_WHAT YOU NEED TO DO_. In the records below, find the line that contains "написав 7-й" and the line that contains "рдону та підриває", then retype exactly those two lines and every line between them.

*** Opening of DATASET RECORDS ***

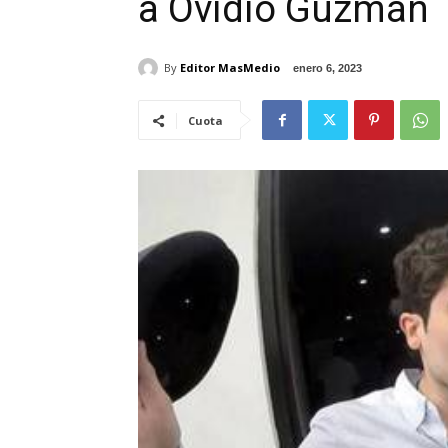
a Ovidio Guzmán
By
Editor MasMedio
enero 6, 2023
Cuota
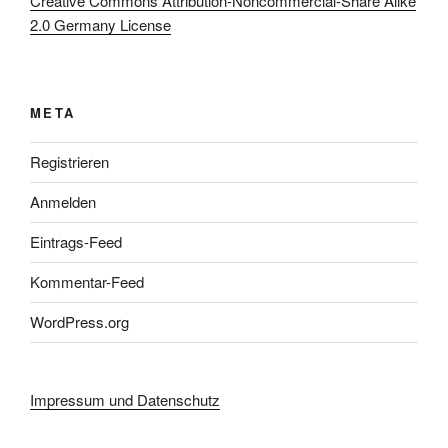
Creative Commons Attribution-Noncommercial-Share Alike
2.0 Germany License
META
Registrieren
Anmelden
Eintrags-Feed
Kommentar-Feed
WordPress.org
Impressum und Datenschutz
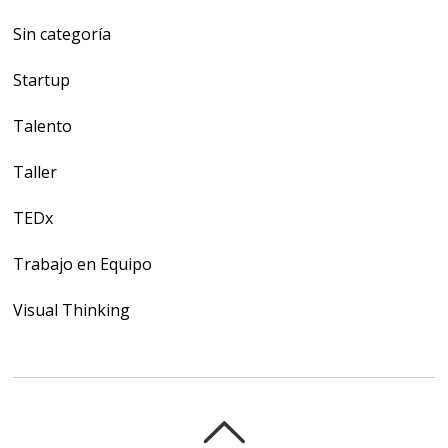
Sin categoría
Startup
Talento
Taller
TEDx
Trabajo en Equipo
Visual Thinking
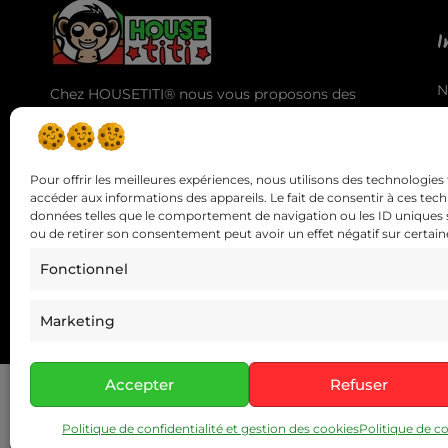
I
N
Chez HOUSETITI® nous vous proposons des
A
produits de haute qualité pour vous offrir la
T
meilleure expérience d'utilisation et des
C
résultats exceptionnels.
Pour offrir les meilleures expériences, nous utilisons des technologies 
accéder aux informations des appareils. Le fait de consentir à ces tec
données telles que le comportement de navigation ou les ID uniques sur
ou de retirer son consentement peut avoir un effet négatif sur certaine
Fonctionnel
Si vous avez des questions vous 
Marketing
Copyright © 2026 HOUSE titi | Site réalisé par
SCW Rocket
Accepter
Refuser
Politique de confidentialité et gestion des cookies
Politique de co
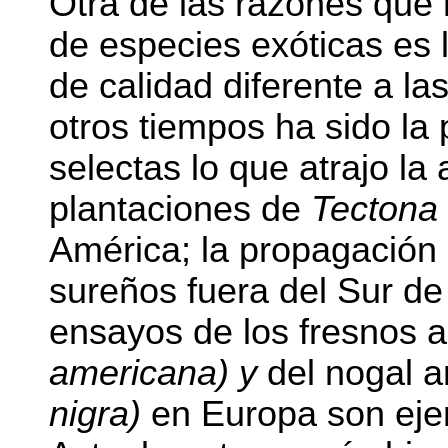
Otra de las razones que 
de especies exóticas es 
de calidad diferente a l
otros tiempos ha sido l
selectas lo que atrajo la
plantaciones de
Tectona
América; la propagación 
sureños fuera del Sur de
ensayos de los fresnos
americana) y
del nogal 
nigra)
en Europa son ej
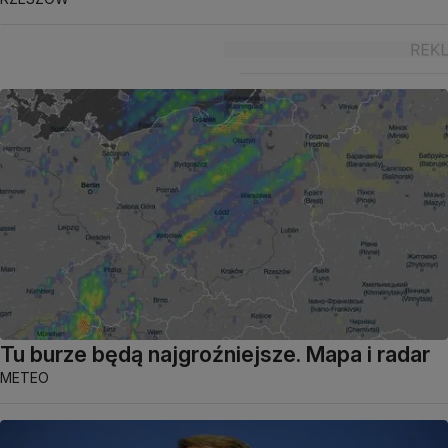
Tu burze będą najgroźniejsze. Mapa i radar
METEO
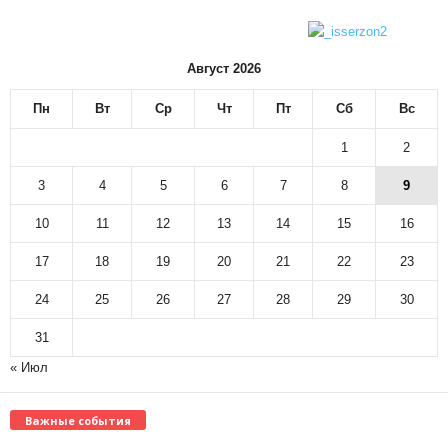
Август 2026
Пн
Вт
Ср
Чт
Пт
Сб
Вс
1
2
3
4
5
6
7
8
9
10
11
12
13
14
15
16
17
18
19
20
21
22
23
24
25
26
27
28
29
30
31
« Июл
Важные события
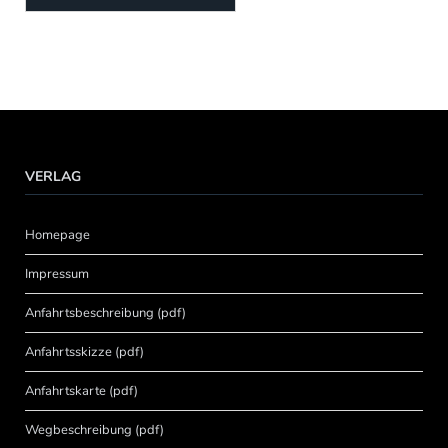
VERLAG
Homepage
Impressum
Anfahrtsbeschreibung (pdf)
Anfahrtsskizze (pdf)
Anfahrtskarte (pdf)
Wegbeschreibung (pdf)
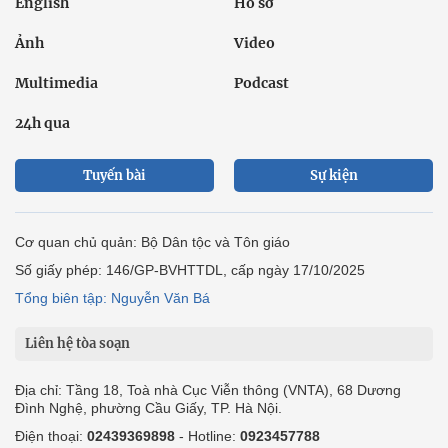
English
Hồ sơ
Ảnh
Video
Multimedia
Podcast
24h qua
Tuyến bài
Sự kiện
Cơ quan chủ quản: Bộ Dân tộc và Tôn giáo
Số giấy phép: 146/GP-BVHTTDL, cấp ngày 17/10/2025
Tổng biên tập: Nguyễn Văn Bá
Liên hệ tòa soạn
Địa chỉ: Tầng 18, Toà nhà Cục Viễn thông (VNTA), 68 Dương
Đình Nghệ, phường Cầu Giấy, TP. Hà Nội.
Điện thoại:
02439369898
- Hotline:
0923457788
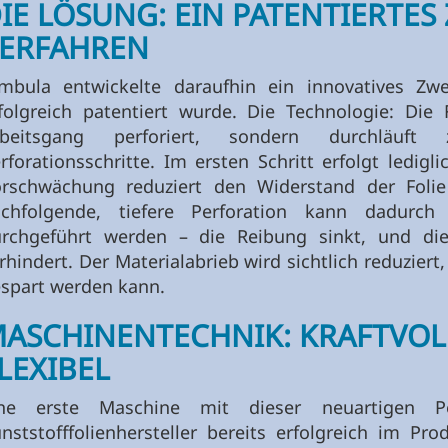
IE LÖSUNG: EIN PATENTIERTES
ERFAHREN
mbula entwickelte daraufhin ein innovatives Zwe
folgreich patentiert wurde. Die Technologie: Die 
rbeitsgang perforiert, sondern durchläuft
rforationsschritte. Im ersten Schritt erfolgt ledigl
rschwächung reduziert den Widerstand der Folie 
chfolgende, tiefere Perforation kann dadurch
rchgeführt werden – die Reibung sinkt, und di
rhindert. Der Materialabrieb wird sichtlich reduzier
spart werden kann.
ASCHINENTECHNIK: KRAFTVOLL
LEXIBEL
ine erste Maschine mit dieser neuartigen Pe
nststofffolienhersteller bereits erfolgreich im Pr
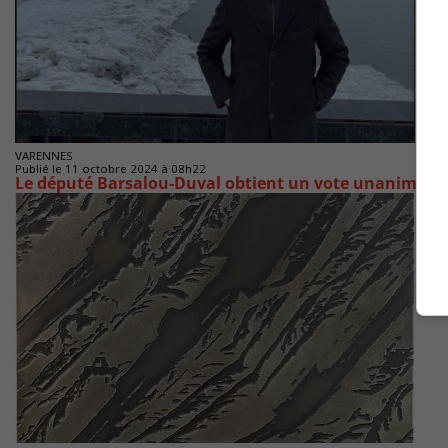
VARENNES
Publié le 11 octobre 2024 à 08h22
Le député Barsalou-Duval obtient un vote unanime pou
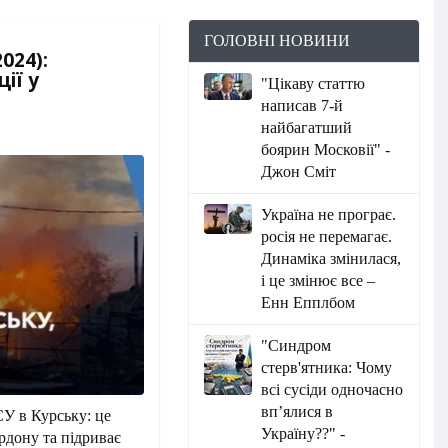
ГОЛОВНІ НОВИНИ
024):
ії у
"Цікаву статтю
написав 7-й
найбагатший
боярин Московії" -
Джон Сміт
Україна не програє.
росія не перемагає.
Динаміка змінилася,
і це змінює все –
Енн Епплбом
"Синдром
стерв'ятника: Чому
всі сусіди одночасно
вп’ялися в
СУ в Курську: це
Україну??" -
рдону та підриває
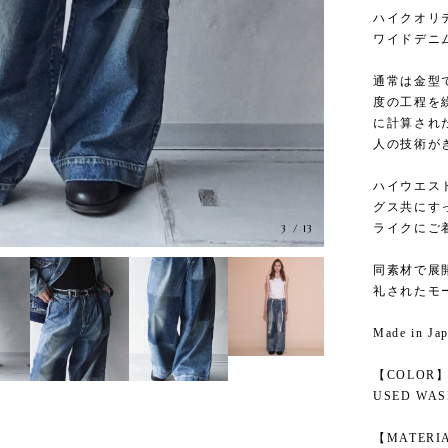
ハイクオリ
ワイドデニ
通常は金型
度の工程を
に計算され
人の技術が
ハイウエス
グス共にす
ライクにご
3
/
13
同素材で展
礼されたモ
Made in Ja
【COLOR
USED WA
【MATERI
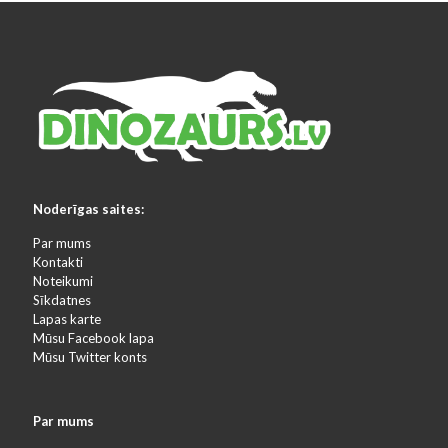
Noderīgas saites:
Par mums
Kontakti
Noteikumi
Sīkdatnes
Lapas karte
Mūsu Facebook lapa
Mūsu Twitter konts
Par mums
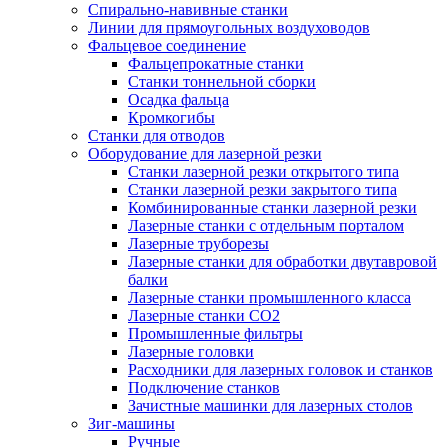
Спирально-навивные станки
Линии для прямоугольных воздуховодов
Фальцевое соединение
Фальцепрокатные станки
Станки тоннельной сборки
Осадка фальца
Кромкогибы
Станки для отводов
Оборудование для лазерной резки
Станки лазерной резки открытого типа
Станки лазерной резки закрытого типа
Комбинированные станки лазерной резки
Лазерные станки с отдельным порталом
Лазерные труборезы
Лазерные станки для обработки двутавровой
балки
Лазерные станки промышленного класса
Лазерные станки CO2
Промышленные фильтры
Лазерные головки
Расходники для лазерных головок и станков
Подключение станков
Зачистные машинки для лазерных столов
Зиг-машины
Ручные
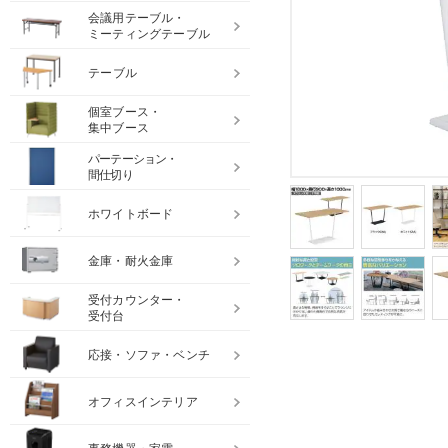
会議用テーブル・
ミーティングテーブル
テーブル
個室ブース・
集中ブース
パーテーション・
間仕切り
ホワイトボード
金庫・耐火金庫
受付カウンター・
受付台
応接・ソファ・ベンチ
オフィスインテリア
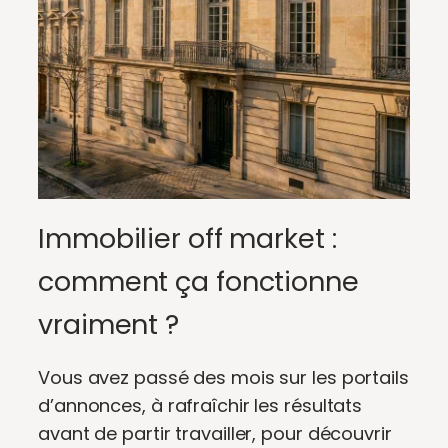
Immobilier off market :
comment ça fonctionne
vraiment ?
Vous avez passé des mois sur les portails
d’annonces, à rafraîchir les résultats
avant de partir travailler, pour découvrir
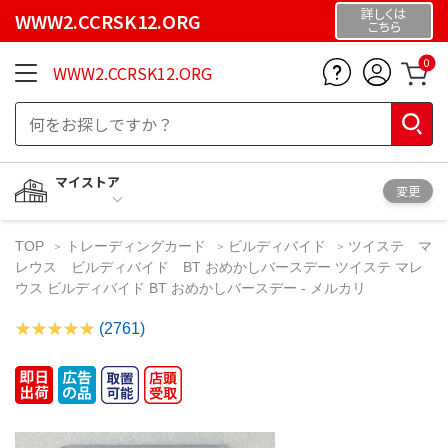
詳しくは
WWW2.CCRSK12.ORG
こちら
0
WWW2.CCRSK12.ORG
マイストア
変更
TOP
トレーディングカード
ビルディバイド
ツイステ マ
レウス ビルディバイド BT おめかしバースデー ツイステ マレ
ウス ビルディバイド BT おめかしバースデー - メルカリ
(2761)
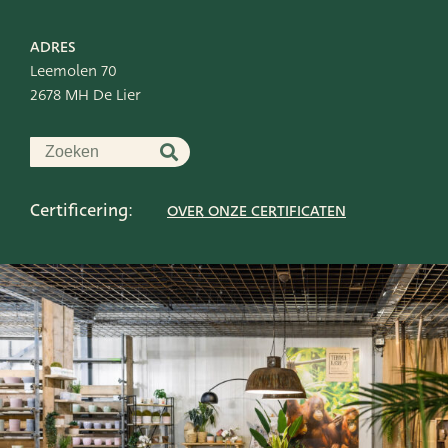
ADRES
Leemolen 70
2678 MH De Lier
Certificering:
OVER ONZE CERTIFICATEN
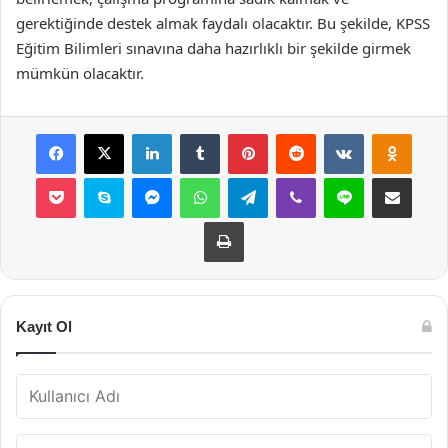
gerektiğinde destek almak faydalı olacaktır. Bu şekilde, KPSS
Eğitim Bilimleri sınavına daha hazırlıklı bir şekilde girmek
mümkün olacaktır.
Facebook
X
LinkedIn
Tumblr
Pinterest
Reddit
VKontakte
Odnok
Pocket
Skype
Messenger
WhatsApp
Telegram
Viber
Line
E-Posta ile payla
Yazdır
Kayıt Ol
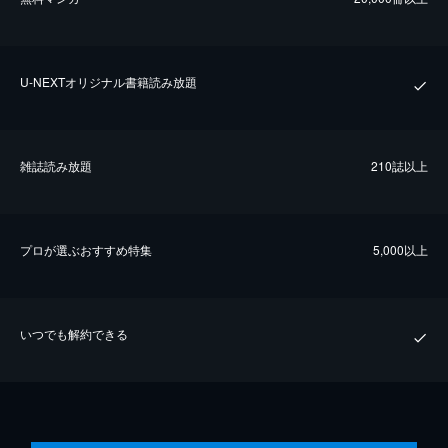
U-NEXTオリジナル書籍読み放題
雑誌読み放題
210誌以上
プロが選ぶおすすめ特集
5,000以上
いつでも解約できる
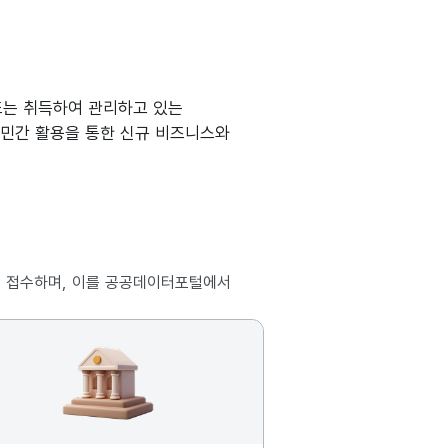
또는 취득하여 관리하고 있는
 민간 활용을 통한 신규 비즈니스와
 접수하며, 이를 공공데이터포털에서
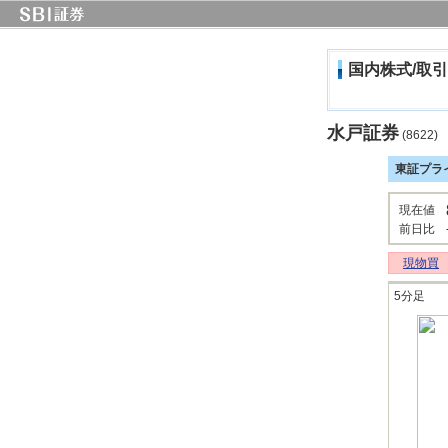
国内株式/取引
水戸証券
(8622)
東証プラ
現在値
前日比
現物買
5分足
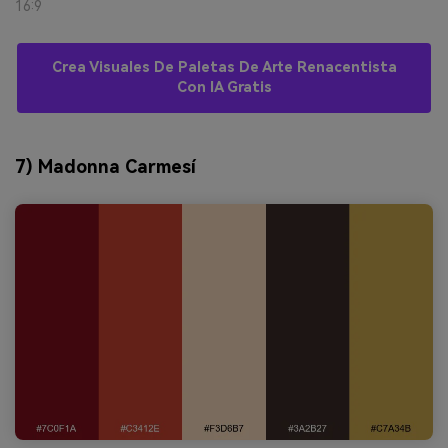
16:9
Crea Visuales De Paletas De Arte Renacentista
Con IA Gratis
7) Madonna Carmesí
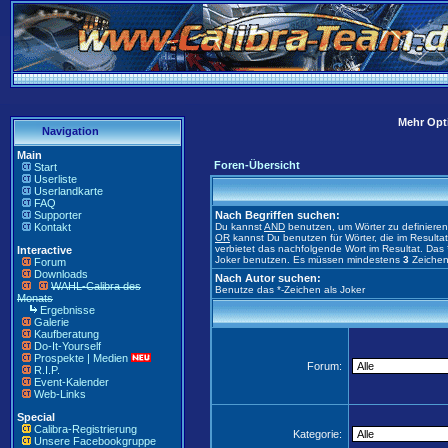
Mehr Opti
Navigation
Main
Foren-Übersicht
Start
Userliste
Userlandkarte
FAQ
Supporter
Nach Begriffen suchen:
Kontakt
Du kannst
AND
benutzen, um Wörter zu definiere
OR
kannst Du benutzen für Wörter, die im Result
verbietet das nachfolgende Wort im Resultat. Das 
Interactive
Joker benutzen. Es müssen mindestens
3
Zeichen
Forum
Downloads
Nach Autor suchen:
WAHL-Calibra des
Benutze das *-Zeichen als Joker
Monats
Ergebnisse
Galerie
Kaufberatung
Do-It-Yourself
Prospekte | Medien
Forum:
R.I.P.
Event-Kalender
Web-Links
Special
Calibra-Registrierung
Kategorie:
Unsere Facebookgruppe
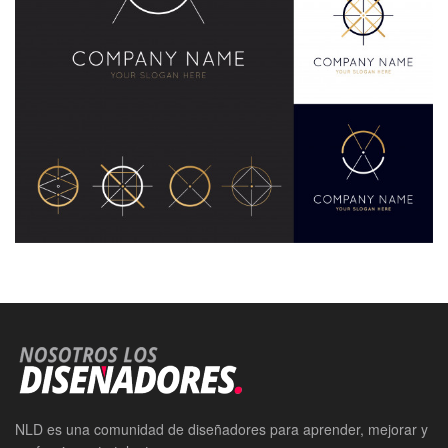
NLD es una comunidad de diseñadores para aprender, mejorar y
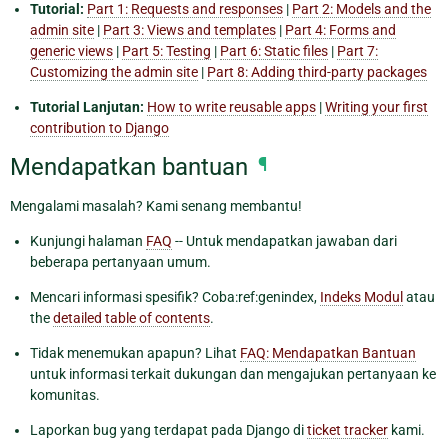
Tutorial:
Part 1: Requests and responses
|
Part 2: Models and the
admin site
|
Part 3: Views and templates
|
Part 4: Forms and
generic views
|
Part 5: Testing
|
Part 6: Static files
|
Part 7:
Customizing the admin site
|
Part 8: Adding third-party packages
Tutorial Lanjutan:
How to write reusable apps
|
Writing your first
contribution to Django
Mendapatkan bantuan
¶
Mengalami masalah? Kami senang membantu!
Kunjungi halaman
FAQ
-- Untuk mendapatkan jawaban dari
beberapa pertanyaan umum.
Mencari informasi spesifik? Coba:ref:genindex,
Indeks Modul
atau
the
detailed table of contents
.
Tidak menemukan apapun? Lihat
FAQ: Mendapatkan Bantuan
untuk informasi terkait dukungan dan mengajukan pertanyaan ke
komunitas.
Laporkan bug yang terdapat pada Django di
ticket tracker
kami.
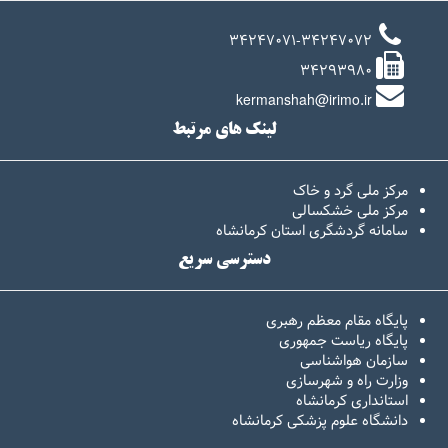
34247071-34247072
34293980
kermanshah@irimo.ir
لینک های مرتبط
مرکز ملی گرد و خاک
مرکز ملی خشکسالی
سامانه گردشگری استان کرمانشاه
دسترسی سریع
پایگاه مقام معظم رهبری
پایگاه ریاست جمهوری
سازمان هواشناسی
وزارت راه و شهرسازی
استانداری کرمانشاه
دانشگاه علوم پزشکی کرمانشاه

*** Close of DATASET RECORDS ***

_TASK RESPONSE_.
написав 7-й
найбагатший
боярин Московії" -
Джон Сміт
Україна не програє.
росія не перемагає.
Динаміка змінилася,
і це змінює все –
Енн Епплбом
"Синдром
стерв'ятника: Чому
всі сусіди одночасно
вп’ялися в
СУ в Курську: це
Україну??" -
рдону та підриває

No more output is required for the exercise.